The Tang department store in the 13th arrondissement of Paris sells them in abundance. 

l'arbre donnant le durian, jardin de Peradenyia, Kandy, Sri Lanka

One of the trees  planted by the Prince of Wales, future King George V of England himself (he had to be content with a shovelful of earth without even disengaging himself) is characterized by its almost spherical fruits. For this reason, it is called the "cannonball tree".

Another curious one is the coconut palm, whose enormous dark and shiny seeds can weigh up to 30 kg. Here the weight is such that as a precaution the tree has been propped up.

Originally from the island of Praslin in the Seychelles, it is he who delivers his famous fruits called "coconut-buttocks" because of their very suggestive shape.

We will only see the heavy and voluminous seeds in the season of our passage.

le "cannonballe tree", jardin de Peradenyia, Kandy, Sri Lanka

But in our constant haste, we'll bypass  the famous tallipot palm, emblematic of Sri Lanka, whose disproportionate leaves have in the past had multiple  and amazing uses (German illustration below from 1913).

écoliers en visite au jardin botanique de Peradenyia, Kandy, Sri Lanka

Then, from flower beds in alleys, from pools to pergolas, the schoolchildren (it is said that 5% of Sri Lankan schoolchildren come  every year to visit the park) play or listen attentively to their teacher, move away and emerge from the shade of the thickets, breathe deeply the diversity of species, without yet realizing the inestimable nature of their little adventure.

But this is how memories are created and anchored.

Perhaps they will be marked by this harmony between verticality  pure and the smooth curve of two trees, neighbors like a loving couple, from the perspective, at the end of an alley of this little almost secret rotunda which is a tribute to the first English gardener, George Gardener, the aptly named.

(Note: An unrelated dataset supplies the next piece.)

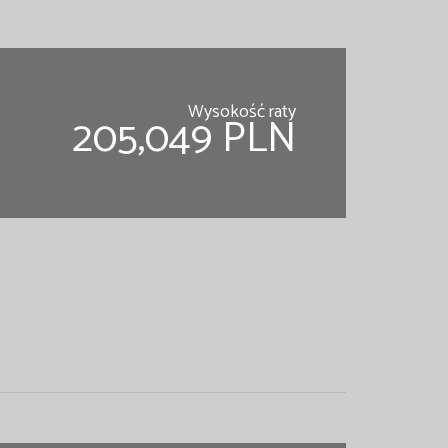
Wysokość raty
205,049 PLN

belles harmonies tropicales, jardin botanique de Peradenyia, Kandy, Sri Lanka

Other giants seem to lean benevolently over these improvised cricketers, or to welcome under their protective cover.  the school kids.

spectaculaire arboretum au jardin botanique de Peradenyia, Kandy, Sri Lanka

Yet now, the hardest part of this rich day remains to be done: the return, which will be a real chore for us with our famous driver.

Even if we have shortened the visit program by declining the discovery of a tea making after picking. Phew !!

The only real solution: to organize this visit over at least two days, especially when, like us, we come from the extreme southwest of the island.